MUST WATCH AGAIN TO SEE IF THEY IMPROVE
The Event, Monday at 9 p.m. ET (Sept. 20), NBC -- Starring Jason Ritter, Blair Underwood and Scott Patterson, this conspiracy series is more complicated than the summer movie hit Inception. In the first 15 minutes or so, viewers are shown graphics that tell them things happened 23 minutes earlier, 11 days earlier, 13 months earlier, 8 days earlier. You may know in 15 minutes if you care.
Hawaii Five-0, Monday at 10 p.m. ET (Sept. 20), CBS -- CBS' latest attempt to make Australian actor Alex O'Loughlin (Moonlight) a star, in this reprise of the Jack Lord series. Cast also includes Scott Caan (Entourage), Daniel Dae Kim (Lost) and Jean Smart (as governor). O'Loughlin plays a former Navy man who partners with Caan, who's divorced and knows when his ex calls because the theme from Jaws plays on his cell phone. It is stylish -- and amusing in a 1980s sort of way.

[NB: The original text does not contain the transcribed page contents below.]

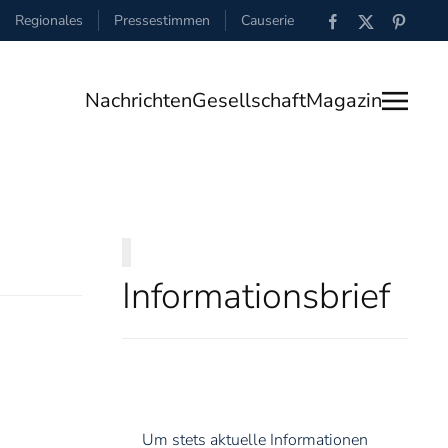
Regionales
Pressestimmen
Causerie
Nachrichten
Gesellschaft
Magazin
Informationsbrief
Um stets aktuelle Informationen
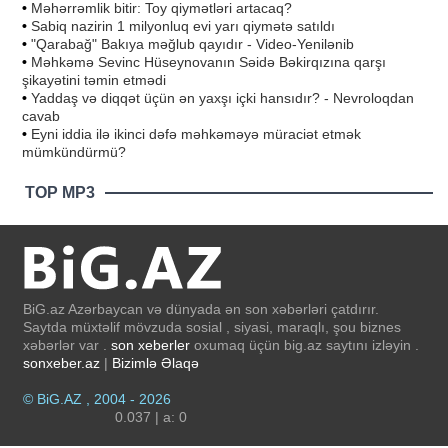
•
Məhərrəmlik bitir: Toy qiymətləri artacaq?
•
Sabiq nazirin 1 milyonluq evi yarı qiymətə satıldı
•
"Qarabağ" Bakıya məğlub qayıdır - Video-Yenilənib
•
Məhkəmə Sevinc Hüseynovanın Səidə Bəkirqızına qarşı
şikayətini təmin etmədi
•
Yaddaş və diqqət üçün ən yaxşı içki hansıdır? - Nevroloqdan
cavab
•
Eyni iddia ilə ikinci dəfə məhkəməyə müraciət etmək
mümkündürmü?
TOP MP3
BiG.az Azərbaycan və dünyada ən son xəbərləri çatdırır.
Saytda müxtəlif mövzuda sosial , siyasi, maraqlı, şou biznes
xəbərlər var .
son xeberler
oxumaq üçün big.az saytını izləyin .
sonxeber.az
|
Bizimlə Əlaqə
© BiG.AZ , 2004 - 2026
0.037 | a: 0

Raising Hope, Tuesday at 9 p.m. ET (Sept. 21), Fox -- It's a dry comedy about a young pool guy, Jimmy, who ends up with an infant after a one-night stand with a serial killer who ends up in jail. Jimmy is so clueless that he throws up on the baby after seeing the kid's first bowel movement. Needless to say, his childish, low-class parents aren't thrilled but eventually forget their suggestion to have the baby dropped off at the fire station and are willing to help raise the kid.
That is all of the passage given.